Hypercapnic respiratory failure may occur due to (alveolar) hypoventilation or due to increased dead space.
Hypoventilation
Physiological ventilation requires a normal respiratory drive from the CNS, normal conduction of nerve impulses from the CNS to the respiratory muscles, normal function of the chest wall and respiratory muscles, normal conduction of air through the upper airways, and normal functioning of the lungs.
As such, hypoventilation may occur due to problems in several different organ systems.

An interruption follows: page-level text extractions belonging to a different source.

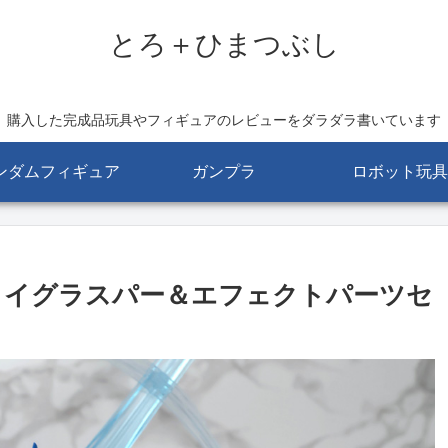
とろ＋ひまつぶし
購入した完成品玩具やフィギュアのレビューをダラダラ書いています
ンダムフィギュア
ガンプラ
ロボット玩具
550 スカイグラスパー＆エフェクトパーツセ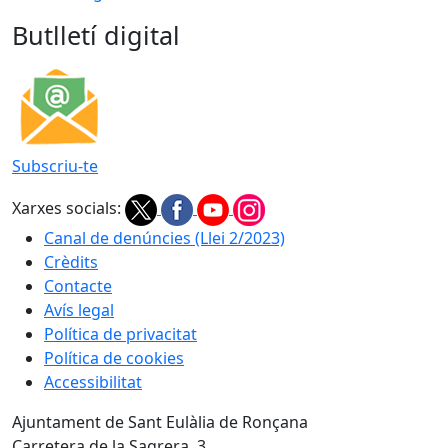
Butlletí digital
Subscriu-te
Xarxes socials:
Canal de denúncies (Llei 2/2023)
Crèdits
Contacte
Avís legal
Política de privacitat
Política de cookies
Accessibilitat
Ajuntament de Sant Eulàlia de Ronçana
Carretera de la Sagrera, 3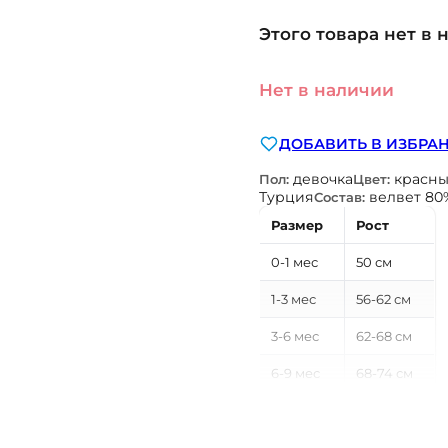
Этого товара нет в 
Нет в наличии
ДОБАВИТЬ В ИЗБРА
девочка
красн
Пол:
Цвет:
Турция
велвет 80
Состав:
Размер
Рост
0-1 мес
50 см
1-3 мес
56-62 см
3-6 мес
62-68 см
6-9 мес
68-74 см
9-12 мес
74-80 см
12-18 мес
80-86 см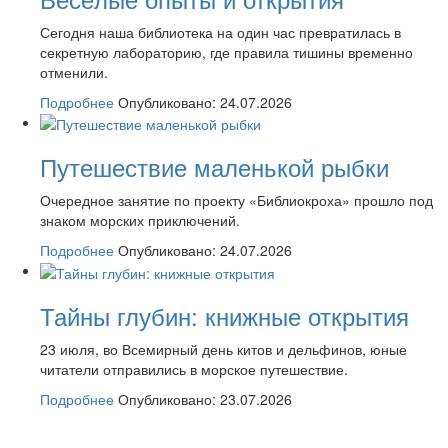
Сегодня наша библиотека на один час превратилась в
секретную лабораторию, где правила тишины временно
отменили.
Подробнее
Опубликовано: 24.07.2026
Путешествие маленькой рыбки
Очередное занятие по проекту «Библиокроха» прошло под
знаком морских приключений.
Подробнее
Опубликовано: 24.07.2026
Тайны глубин: книжные открытия
23 июля, во Всемирный день китов и дельфинов, юные
читатели отправились в морское путешествие.
Подробнее
Опубликовано: 23.07.2026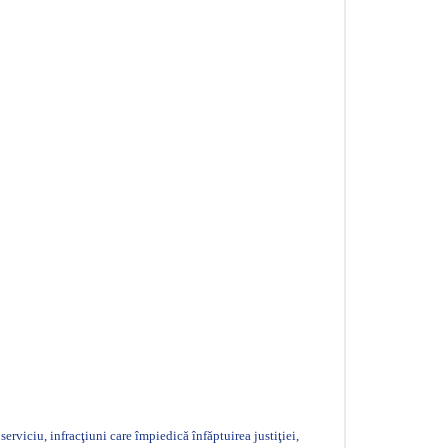
serviciu, infracţiuni care împiedică înfăptuirea justiţiei,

Problems with the central nervous system can impair the normal drive to ventilate, problems with the peripheral nervous system, respiratory muscles, chest wall, or upper airways may make the patient unable to breathe despite the respiratory drive, and problems with the lung can impair gas exchange to such a degree that any amount of ventilation is insufficient for gas exchange.
- Problems with the CNS
- Medications which decrease respiratory drive (benzodiazepines, alcohol, opioids)
- Stroke
- Encephalitis
- Impaired neuromuscular transmission
- Impaired function of chest wall
- Severe kyphosis or scoliosis
- Pectus excavatum
- Impaired airways (rarely causes hypoventilation by itself)

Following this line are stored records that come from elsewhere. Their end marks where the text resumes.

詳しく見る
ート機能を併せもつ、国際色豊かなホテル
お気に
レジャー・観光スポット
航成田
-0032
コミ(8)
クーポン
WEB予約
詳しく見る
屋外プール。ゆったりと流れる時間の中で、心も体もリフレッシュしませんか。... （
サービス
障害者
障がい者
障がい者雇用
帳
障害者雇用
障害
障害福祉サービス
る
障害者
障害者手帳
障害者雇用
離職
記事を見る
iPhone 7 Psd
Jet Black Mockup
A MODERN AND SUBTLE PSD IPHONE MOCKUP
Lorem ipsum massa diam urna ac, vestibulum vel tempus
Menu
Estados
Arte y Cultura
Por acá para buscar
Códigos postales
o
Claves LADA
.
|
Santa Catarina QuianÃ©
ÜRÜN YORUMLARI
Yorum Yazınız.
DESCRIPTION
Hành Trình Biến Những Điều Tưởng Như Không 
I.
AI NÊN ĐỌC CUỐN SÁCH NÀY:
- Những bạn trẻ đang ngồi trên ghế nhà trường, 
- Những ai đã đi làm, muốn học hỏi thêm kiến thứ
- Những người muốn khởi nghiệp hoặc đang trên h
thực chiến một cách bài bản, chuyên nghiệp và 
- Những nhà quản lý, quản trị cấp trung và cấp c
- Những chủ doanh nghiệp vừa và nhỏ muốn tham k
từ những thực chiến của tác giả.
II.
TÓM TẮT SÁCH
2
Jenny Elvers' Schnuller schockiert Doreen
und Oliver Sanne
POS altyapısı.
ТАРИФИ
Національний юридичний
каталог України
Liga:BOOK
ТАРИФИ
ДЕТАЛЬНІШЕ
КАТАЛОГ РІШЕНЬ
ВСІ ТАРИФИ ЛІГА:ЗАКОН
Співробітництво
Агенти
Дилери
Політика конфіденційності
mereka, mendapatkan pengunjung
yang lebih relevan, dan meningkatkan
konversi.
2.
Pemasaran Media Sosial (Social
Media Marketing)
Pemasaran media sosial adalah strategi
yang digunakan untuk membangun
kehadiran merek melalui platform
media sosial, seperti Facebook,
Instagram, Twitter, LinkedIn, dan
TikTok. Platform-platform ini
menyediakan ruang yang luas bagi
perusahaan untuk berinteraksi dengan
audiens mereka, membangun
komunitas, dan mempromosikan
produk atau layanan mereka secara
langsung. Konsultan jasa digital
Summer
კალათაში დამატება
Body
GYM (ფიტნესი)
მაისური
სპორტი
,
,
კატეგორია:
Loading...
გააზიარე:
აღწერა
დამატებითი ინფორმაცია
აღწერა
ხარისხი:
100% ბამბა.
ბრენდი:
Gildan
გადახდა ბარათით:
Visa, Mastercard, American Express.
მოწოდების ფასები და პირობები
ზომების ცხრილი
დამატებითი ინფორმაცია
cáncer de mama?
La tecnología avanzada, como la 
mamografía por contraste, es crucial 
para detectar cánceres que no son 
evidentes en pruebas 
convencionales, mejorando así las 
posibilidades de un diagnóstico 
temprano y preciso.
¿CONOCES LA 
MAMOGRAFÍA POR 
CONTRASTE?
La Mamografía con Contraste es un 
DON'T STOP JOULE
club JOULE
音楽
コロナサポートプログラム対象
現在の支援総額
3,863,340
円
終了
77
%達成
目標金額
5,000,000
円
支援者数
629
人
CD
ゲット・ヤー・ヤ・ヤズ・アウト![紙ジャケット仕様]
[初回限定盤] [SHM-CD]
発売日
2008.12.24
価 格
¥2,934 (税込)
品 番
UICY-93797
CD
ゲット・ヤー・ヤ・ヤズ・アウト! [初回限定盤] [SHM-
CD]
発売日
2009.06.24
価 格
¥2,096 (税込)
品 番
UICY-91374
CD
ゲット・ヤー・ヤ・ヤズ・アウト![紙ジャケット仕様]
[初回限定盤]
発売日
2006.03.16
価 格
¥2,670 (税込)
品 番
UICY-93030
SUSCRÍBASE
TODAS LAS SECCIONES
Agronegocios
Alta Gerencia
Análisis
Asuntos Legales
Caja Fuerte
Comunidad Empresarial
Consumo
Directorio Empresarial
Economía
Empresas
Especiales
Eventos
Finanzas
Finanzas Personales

- Acute exacerbation of COPD or asthma
- Foreign body aspiration
- External airway obstruction (goitre, tumour)
Increased dead space (V/Q mismatch)
Increased dead spacing occurs when there is a ventilation/perfusion mismatch (V/Q mismatch) where regions of the lung are not perfused. When a part of the lung receives no perfusion, the alveoli in the area effectively become dead space (due to not having blood to exchange gas to). This can occur in case of:
- Pulmonary embolism (severe)
- Interstitial lung disease (severe)
Pathophysiology
Compensatory mechanism
The body cannot compensate for respiratory acidosis by stimulating ventilation, as ventilation is the problem in the first place. However, kidney compensation occurs similarly as for metabolic acidosis. Kidneys respond to acidosis by increasing urinary excretion of acids and decreasing urinary excretion of bicarbonate. This mechanism is slow, taking a few days to kick in.
Clinical features
Hypercapnia causes depressed consciousness, which may range from sluggishness to somnolence to coma.
Diagnosis and evaluation
Arterial blood gas is essential in the evaluation of acid-base disorders. It will give the pH, bicarbonate level, pCO2, pO2, and lactate levels. In respiratory acidosis, the pCO2 level is elevated (> 45 mmHg). If there is acidaemia, the pH is < 7.35.

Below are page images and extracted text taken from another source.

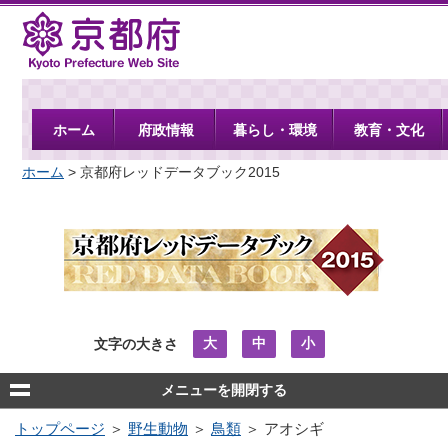
京都府
ホーム
府政情報
暮らし・環境
教育・文化
ホーム
> 京都府レッドデータブック2015
大
中
小
文字の大きさ
メニューを開閉する
トップページ
＞
野生動物
＞
鳥類
＞ アオシギ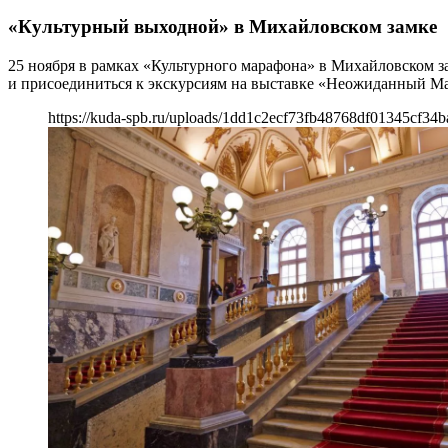
«Культурный выходной» в Михайловском замке
25 ноября в рамках «Культурного марафона» в Михайловском за
и присоединиться к экскурсиям на выставке «Неожиданный Малев
https://kuda-spb.ru/uploads/1dd1c2ecf73fb48768df01345cf34b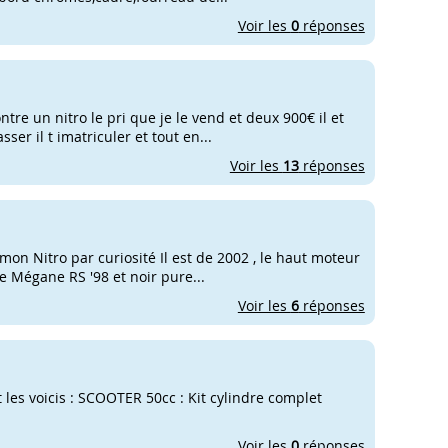
Voir les
0
réponses
tre un nitro le pri que je le vend et deux 900€ il et
er il t imatriculer et tout en...
Voir les
13
réponses
mon Nitro par curiosité Il est de 2002 , le haut moteur
 Mégane RS '98 et noir pure...
Voir les
6
réponses
les voicis : SCOOTER 50cc : Kit cylindre complet
Voir les
0
réponses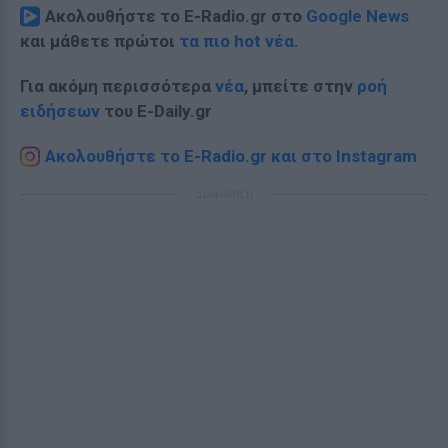
Ακολουθήστε το E-Radio.gr στο
Google News
και μάθετε πρώτοι
τα πιο hot νέα
.
Για ακόμη περισσότερα
νέα
, μπείτε στην
ροή
ειδήσεων
του E-Daily.gr
Ακολουθήστε το E-Radio.gr και στο Instagram
ΔΙΑΦΗΜΙΣΗ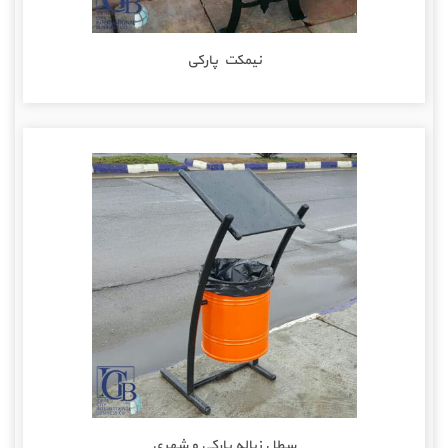
نیمکت پارکی
سطل زباله پارکی و شهری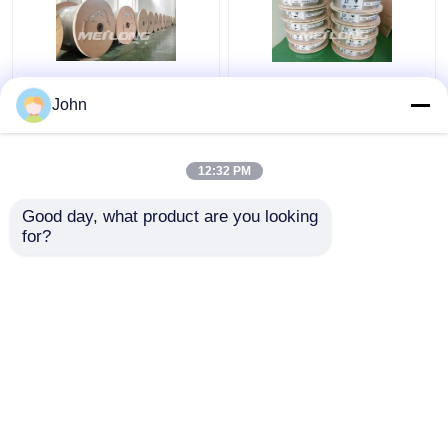
가열 스테인레스 스틸
ASTM 녹슬지 않는 모세
John
코일 튜빙 가스 분야 고
관 녹슬지 않는 모세관
압 모세관 튜빙
12000M은 물미 맞춤과
아닐링했습니다
12:32 PM
최고의 가격
최고의 가격
Good day, what product are you looking 
for?
연락처
연락처
더 많은 것을 전망하십시
오
홈
사이트맵
연락처
Desktop Site
사이트맵
Privacy Policy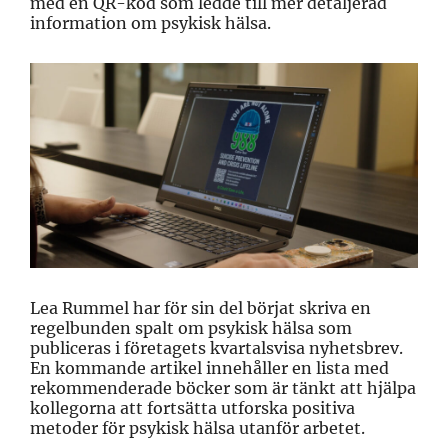
med en QR-kod som ledde till mer detaljerad
information om psykisk hälsa.
Lea Rummel har för sin del börjat skriva en
regelbunden spalt om psykisk hälsa som
publiceras i företagets kvartalsvisa nyhetsbrev.
En kommande artikel innehåller en lista med
rekommenderade böcker som är tänkt att hjälpa
kollegorna att fortsätta utforska positiva
metoder för psykisk hälsa utanför arbetet.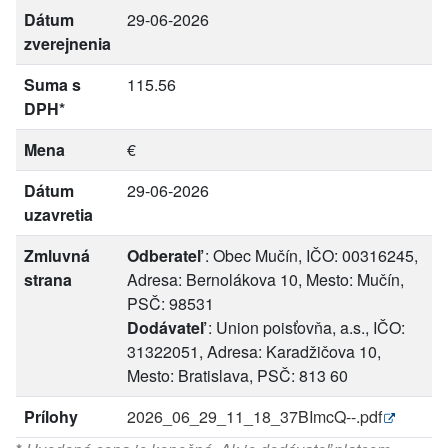
Dátum
29-06-2026
zverejnenia
Suma s
115.56
DPH*
Mena
€
Dátum
29-06-2026
uzavretia
Zmluvná
Odberateľ
: Obec Mučín, IČO: 00316245,
strana
Adresa: Bernolákova 10, Mesto: Mučín,
PSČ: 98531
Dodávateľ
: Union poisťovňa, a.s., IČO:
31322051, Adresa: Karadžičova 10,
Mesto: Bratislava, PSČ: 813 60
Prílohy
2026_06_29_11_18_37BImcQ--.pdf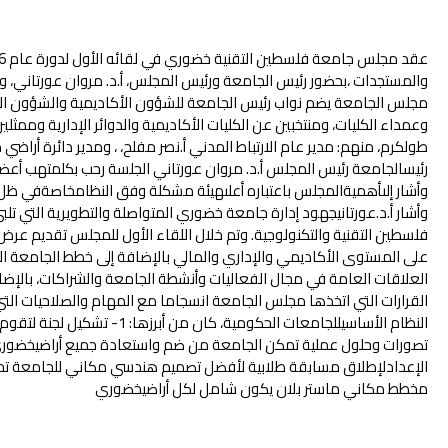
والمستجدات ،بحضور رئيس الجامعة ورئيس المجلس، أ.د. مروان عورتاني، وأ
مجلس الجامعة يضم نواب رئيس الجامعة للشؤون الأكاديمية والشؤون الإد
وعمداء الكليات، ومنتخبين عن الكليات الأكاديمية والدوائر الإدارية ومم
طولكرم، منهم: مدير عام الارتباط المدني أ.نصر مفلح، ، ومدير دائرة أراضي
رئيسالجامعة رئيس المجلس أ.د. مروان عورتاني الجلسة رحب بكلمتهب أعضا
وأشار إلىأهميةالمجلس باعتباره أعلىهيئة مشكلة وفق النظامخاصةفي ظل
وأشار أ.د.عورتانيجهود إدارة جامعة خضوري المتواصلة والتطويرية التي ت
فلسطين التقنية والتكنولوجية. وتم خلال اللقاء الأول للمجلس تقديم عر
على المستوى الأكاديمي والإداري والمالي بالإضافة إلى خطط الجامعة التطو
العلاقات العامة في مجال الفعاليات وأنشطة الجامعة والشراكات، بالإضاف
النظام الأساسيللجامعات الحكومية، ك
مخطط مكاني ماستر بلان يكون شامل لكل أراضيخضوري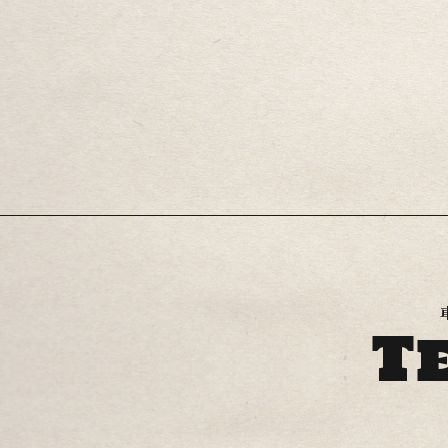
いて、外
す。車検
セットに
幅広く対
当店での
付け下さ
す。 グ
ので是非
クはこち
T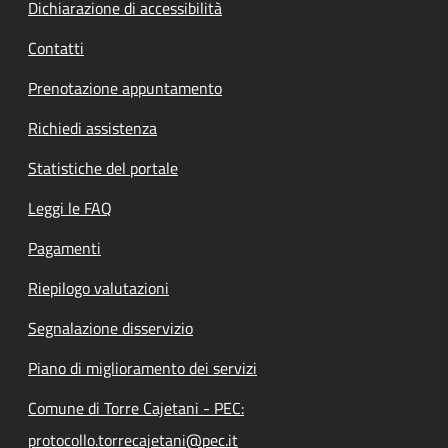
Dichiarazione di accessibilità
Contatti
Prenotazione appuntamento
Richiedi assistenza
Statistiche del portale
Leggi le FAQ
Pagamenti
Riepilogo valutazioni
Segnalazione disservizio
Piano di miglioramento dei servizi
Comune di Torre Cajetani - PEC:
protocollo.torrecajetani@pec.it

When kidney compensation has kicked in, bicarbonate levels start to increase. Appropriate compensation causes an increase of approximately 4 units of bicarbonate per 10 mmHg elevation in pCO2.
Management
Treating the underlying cause is essential, but measures to improve hypoxaemia and hypercapnia are important as well, to prevent worsening. Oxygen supplementation, non-invasive ventilation, or invasive ventilation may be used.